Qual è stata la risposta del ministro?
“Nonostante l’importanza della questione, il ministro non ha fatto nulla. Se il ministro si fosse preso la briga di andare a Torino e dire: ma questo senatore e i suoi collaboratori, il suo staff, sostengono queste tesi che vediamo in Italia così civile, la sesta potenza, settima potenza mondiale. Si fa bene a mantenere in vita un qualcosa che può inficiare la credibilità culturale di un patrimonio ampio di cui l’Italia pure si vanta in ambito internazionale? Oppure se c’è qualche neo da correggere, da rimuovere, forse non sia il caso di metterci mano?”
Cosa hai fatto dopo?
“La risposta del Ministro della Cultura, è stata un po’ scontata. Certo non mi aspettavo che lui dicesse ad una semplice interrogazione che avrebbe chiuso, modificato o rivisto il senso di questo museo. Per questo abbiamo deciso di continuare la nostra campagna presentando una mozione parlamentare di chiusura o di riforma di questo museo perché ancora oggi si ostina a continuare con la sua funzione storica scientifica divulgativa”.

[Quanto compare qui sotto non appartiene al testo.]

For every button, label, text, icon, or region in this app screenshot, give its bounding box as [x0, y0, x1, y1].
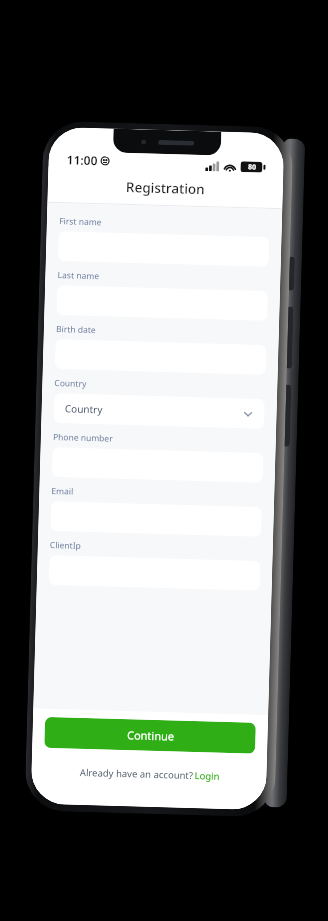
staticText: Already have an account? [78, 766, 195, 782]
button[interactable]: Phone number [40, 425, 276, 485]
button[interactable]: Already have an account? [31, 765, 267, 784]
staticText: Login [194, 769, 220, 783]
button[interactable]: Birth date [43, 317, 279, 377]
staticText: Last name [57, 269, 100, 282]
staticText: 11:00 [66, 151, 98, 168]
staticText: Continue [126, 727, 175, 744]
button[interactable]: ClientIp [37, 533, 273, 593]
button[interactable]: Continue [44, 717, 256, 754]
staticText: Birth date [56, 323, 96, 336]
button[interactable]: Last name [44, 263, 281, 323]
staticText: Country [64, 401, 103, 416]
button[interactable]: First name [46, 209, 282, 269]
staticText: ClientIp [50, 539, 81, 552]
button[interactable]: Country [41, 371, 278, 431]
other: Open country list [242, 408, 254, 420]
staticText: Email [51, 485, 74, 498]
button[interactable]: Email [38, 479, 275, 539]
staticText: Registration [126, 178, 205, 198]
staticText: Phone number [53, 431, 113, 445]
staticText: Country [54, 377, 86, 390]
staticText: 80 [247, 162, 257, 173]
staticText: First name [59, 215, 102, 228]
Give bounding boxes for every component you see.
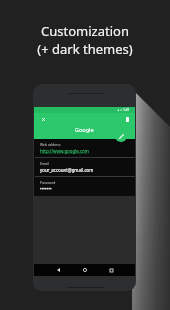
button[interactable]: Back xyxy=(54,266,62,274)
button[interactable]: Edit xyxy=(115,130,127,142)
button[interactable]: Recents xyxy=(107,266,115,274)
staticText: http://www.google.com xyxy=(40,148,89,154)
button[interactable]: Close xyxy=(39,115,48,124)
staticText: Customization xyxy=(41,22,129,40)
staticText: (+ dark themes) xyxy=(37,40,133,58)
button[interactable]: Save xyxy=(123,115,132,124)
staticText: Password xyxy=(40,180,56,185)
staticText: your_account@gmail.com xyxy=(40,167,94,173)
staticText: ••••••• xyxy=(40,186,52,192)
staticText: Web address xyxy=(40,142,61,147)
staticText: Google xyxy=(75,126,94,133)
button[interactable]: Password xyxy=(34,177,135,195)
button[interactable]: Web address xyxy=(34,139,135,157)
button[interactable]: Home xyxy=(81,266,89,274)
staticText: 1:41 xyxy=(123,108,130,112)
staticText: Email xyxy=(40,161,49,166)
button[interactable]: Email xyxy=(34,158,135,176)
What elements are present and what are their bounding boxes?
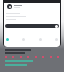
button[interactable]: Orders [39,38,42,41]
button[interactable]: Search [22,38,25,41]
button[interactable] [5,24,59,28]
button[interactable]: Home [6,38,9,41]
button[interactable]: Profile [7,4,12,9]
button[interactable]: Account [55,38,58,41]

Cosa sostiene in particolare nella sua mozione parlamentare?
“Abbiamo sostenuto che il Museo ha adottato criteri secondo canoni che noi non condividiamo, secondo criteri che noi riteniamo essere inesatti, forieri di errori, fuorvianti nel messaggio verso un consumatore giovane di medio livello culturale. In particolare, ci soffermiamo sulla differenza tra il metodo scientifico che era concepito dalla Lombroso, di cui i dirigenti al museo sono degli estremi difensori, rispetto invece a metodi più rigorosi.

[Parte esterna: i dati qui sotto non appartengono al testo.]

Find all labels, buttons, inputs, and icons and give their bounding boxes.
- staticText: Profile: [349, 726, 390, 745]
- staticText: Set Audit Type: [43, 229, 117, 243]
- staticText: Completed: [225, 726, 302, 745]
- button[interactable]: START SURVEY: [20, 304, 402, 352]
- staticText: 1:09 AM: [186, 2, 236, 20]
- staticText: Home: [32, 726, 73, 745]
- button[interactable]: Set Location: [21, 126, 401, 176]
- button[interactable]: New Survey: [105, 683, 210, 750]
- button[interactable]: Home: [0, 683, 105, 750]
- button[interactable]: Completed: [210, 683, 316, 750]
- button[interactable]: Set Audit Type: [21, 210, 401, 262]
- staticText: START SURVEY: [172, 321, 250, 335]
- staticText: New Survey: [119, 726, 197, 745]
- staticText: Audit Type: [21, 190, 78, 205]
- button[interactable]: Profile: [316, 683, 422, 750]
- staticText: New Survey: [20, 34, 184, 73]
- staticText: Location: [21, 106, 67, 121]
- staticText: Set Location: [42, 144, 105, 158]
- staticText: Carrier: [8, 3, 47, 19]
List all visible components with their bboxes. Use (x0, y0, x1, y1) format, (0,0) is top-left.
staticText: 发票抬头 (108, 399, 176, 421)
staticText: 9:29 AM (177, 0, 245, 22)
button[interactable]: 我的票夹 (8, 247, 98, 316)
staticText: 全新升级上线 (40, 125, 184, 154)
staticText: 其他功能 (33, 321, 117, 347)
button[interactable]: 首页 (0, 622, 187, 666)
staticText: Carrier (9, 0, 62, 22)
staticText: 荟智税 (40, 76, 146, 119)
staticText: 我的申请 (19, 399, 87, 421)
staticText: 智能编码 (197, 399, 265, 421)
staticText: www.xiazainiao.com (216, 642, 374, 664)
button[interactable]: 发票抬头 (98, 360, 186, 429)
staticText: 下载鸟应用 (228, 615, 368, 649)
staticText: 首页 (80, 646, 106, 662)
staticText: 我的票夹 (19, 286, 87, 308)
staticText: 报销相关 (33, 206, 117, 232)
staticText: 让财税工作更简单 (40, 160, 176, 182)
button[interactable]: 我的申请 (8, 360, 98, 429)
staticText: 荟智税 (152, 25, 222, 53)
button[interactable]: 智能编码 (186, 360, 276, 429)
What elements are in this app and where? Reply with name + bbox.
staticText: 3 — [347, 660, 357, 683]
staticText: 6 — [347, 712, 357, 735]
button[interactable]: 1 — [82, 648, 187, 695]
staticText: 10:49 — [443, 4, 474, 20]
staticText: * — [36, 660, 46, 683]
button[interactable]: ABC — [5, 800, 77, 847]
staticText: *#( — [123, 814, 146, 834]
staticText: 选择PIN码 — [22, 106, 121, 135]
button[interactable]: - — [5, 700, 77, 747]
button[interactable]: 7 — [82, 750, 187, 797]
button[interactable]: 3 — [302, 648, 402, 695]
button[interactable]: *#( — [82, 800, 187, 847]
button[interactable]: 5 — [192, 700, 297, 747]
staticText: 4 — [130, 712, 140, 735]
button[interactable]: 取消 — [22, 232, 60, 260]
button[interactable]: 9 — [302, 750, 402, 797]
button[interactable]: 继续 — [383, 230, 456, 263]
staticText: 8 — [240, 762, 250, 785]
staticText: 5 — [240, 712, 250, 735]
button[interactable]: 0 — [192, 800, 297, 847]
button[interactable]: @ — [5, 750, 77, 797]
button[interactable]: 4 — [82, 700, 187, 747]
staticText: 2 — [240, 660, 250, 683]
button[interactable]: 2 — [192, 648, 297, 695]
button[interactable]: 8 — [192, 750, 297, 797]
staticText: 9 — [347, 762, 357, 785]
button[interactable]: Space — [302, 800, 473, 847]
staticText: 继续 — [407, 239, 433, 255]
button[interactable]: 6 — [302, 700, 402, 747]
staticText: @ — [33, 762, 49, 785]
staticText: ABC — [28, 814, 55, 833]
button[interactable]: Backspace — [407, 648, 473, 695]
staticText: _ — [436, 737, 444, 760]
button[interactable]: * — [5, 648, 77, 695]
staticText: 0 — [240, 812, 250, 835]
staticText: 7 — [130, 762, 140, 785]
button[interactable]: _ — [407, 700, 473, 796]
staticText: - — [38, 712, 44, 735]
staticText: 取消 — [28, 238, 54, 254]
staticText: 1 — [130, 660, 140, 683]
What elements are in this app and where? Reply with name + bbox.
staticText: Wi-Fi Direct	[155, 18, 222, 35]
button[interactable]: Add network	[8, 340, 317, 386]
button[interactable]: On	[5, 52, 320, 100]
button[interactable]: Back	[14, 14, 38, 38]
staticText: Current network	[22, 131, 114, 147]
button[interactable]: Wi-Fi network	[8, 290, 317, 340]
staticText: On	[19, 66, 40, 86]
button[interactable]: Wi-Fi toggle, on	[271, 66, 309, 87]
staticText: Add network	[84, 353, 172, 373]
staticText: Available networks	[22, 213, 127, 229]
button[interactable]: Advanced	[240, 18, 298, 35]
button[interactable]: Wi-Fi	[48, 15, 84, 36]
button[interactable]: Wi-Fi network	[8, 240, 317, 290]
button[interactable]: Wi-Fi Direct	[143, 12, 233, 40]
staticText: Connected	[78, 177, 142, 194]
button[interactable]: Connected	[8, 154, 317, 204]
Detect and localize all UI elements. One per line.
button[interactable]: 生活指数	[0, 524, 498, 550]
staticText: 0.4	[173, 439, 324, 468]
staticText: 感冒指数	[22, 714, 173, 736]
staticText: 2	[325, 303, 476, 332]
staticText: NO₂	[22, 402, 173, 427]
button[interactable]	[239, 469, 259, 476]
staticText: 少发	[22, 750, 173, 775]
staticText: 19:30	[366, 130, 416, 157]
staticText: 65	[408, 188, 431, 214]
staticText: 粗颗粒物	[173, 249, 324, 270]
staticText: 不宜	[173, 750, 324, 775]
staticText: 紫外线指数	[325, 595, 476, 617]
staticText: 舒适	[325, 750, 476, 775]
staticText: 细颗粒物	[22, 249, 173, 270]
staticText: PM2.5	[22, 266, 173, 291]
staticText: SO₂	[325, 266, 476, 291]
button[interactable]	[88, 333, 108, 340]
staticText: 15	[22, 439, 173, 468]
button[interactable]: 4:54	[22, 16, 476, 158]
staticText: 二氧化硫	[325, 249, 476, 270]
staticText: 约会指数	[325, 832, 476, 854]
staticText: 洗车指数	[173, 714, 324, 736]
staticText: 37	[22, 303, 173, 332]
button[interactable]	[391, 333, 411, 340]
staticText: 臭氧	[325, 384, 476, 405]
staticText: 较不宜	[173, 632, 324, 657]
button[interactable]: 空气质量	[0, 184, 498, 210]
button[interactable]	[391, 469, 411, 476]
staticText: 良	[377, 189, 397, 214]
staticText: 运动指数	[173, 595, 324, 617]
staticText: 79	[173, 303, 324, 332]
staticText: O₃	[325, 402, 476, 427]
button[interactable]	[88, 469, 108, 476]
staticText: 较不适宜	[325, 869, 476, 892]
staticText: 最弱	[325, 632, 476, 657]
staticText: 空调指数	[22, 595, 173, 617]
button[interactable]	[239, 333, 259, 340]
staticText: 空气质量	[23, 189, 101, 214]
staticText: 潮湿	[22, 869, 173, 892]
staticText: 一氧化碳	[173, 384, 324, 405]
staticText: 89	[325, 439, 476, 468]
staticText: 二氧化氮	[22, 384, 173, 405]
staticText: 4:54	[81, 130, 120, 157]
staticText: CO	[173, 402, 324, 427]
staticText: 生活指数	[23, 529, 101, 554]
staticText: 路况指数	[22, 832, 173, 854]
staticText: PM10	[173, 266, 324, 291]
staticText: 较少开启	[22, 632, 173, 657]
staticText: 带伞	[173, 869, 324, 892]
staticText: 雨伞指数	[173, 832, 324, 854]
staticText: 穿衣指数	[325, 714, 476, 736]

Noi ci siamo posti questa domanda, se ancora oggi dopo tanti anni tutto questo sia legittimo, sia conforme alle norme europee, sia conforme al sentimento collettivo, dei tanti meridionali sparsi per il mondo che ritengono questa una ferita aperta che va in qualche modo ricucita e quindi da qui la battaglia. Noi abbiamo cercato di elencare scientificamente tutti quelli che sono secondo noi gli errori o gli orrori e affinché il museo prenda coscienza di questo.”
Cosa spera di ottenere con la mozione parlamentare?
“La forza della mozione rispetto all’interrogazione sta nel fatto che sulla mozione adesso si pronuncerà il Parlamento italiano, cioè un ramo del Parlamento, il Senato, e speriamo quanto prima, aprirà un dibattito pubblico è che noi faremo ovviamente come mozione firmare anche ad altri. Aprendo questo dibattito pubblico verrà fuori, anche tra i tanti colleghi del Mezzogiorno, una presa d’atto di una storia che forse non tutti conoscono fino in fondo e quindi cercheremo di capire se il Parlamento italiano nell’anno 2021 può essere d’aiuto per questo processo di revisione storica, senza nulla togliere alla funzione di un museo.
Vogliamo mettere in luce la realtà della ricerca di Lombroso. Vogliamo mettere in discussione la funzione attuale di questo museo, una sua eventuale riconversione, un suo riposizionamento dell’immagine, una rivisitazione di tutti i pannelli perché sono concepiti, fanno passare appunto un messaggio ambiguo. Il sito del museo, anche quello andrebbe rivisto”.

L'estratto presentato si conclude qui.